◆ **Work instruction**:
A line below contains "Steam-Mobile-App herunterladen", and a later one contains "Desktopversion anzeigen". Repeat both, with every line between them, exactly.

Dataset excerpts
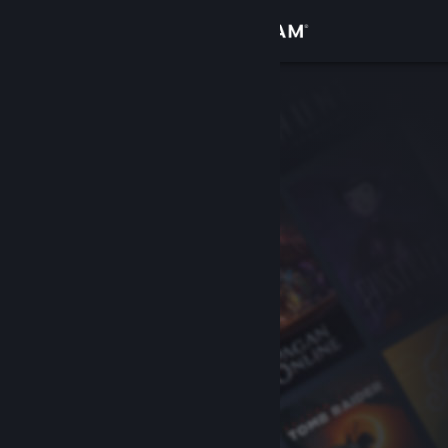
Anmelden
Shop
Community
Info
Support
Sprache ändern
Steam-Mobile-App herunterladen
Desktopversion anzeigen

* * *

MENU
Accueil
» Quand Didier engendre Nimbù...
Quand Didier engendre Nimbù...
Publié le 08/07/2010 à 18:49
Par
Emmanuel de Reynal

◆ **Exercise output**:
Steam-Mobile-App herunterladen
Desktopversion anzeigen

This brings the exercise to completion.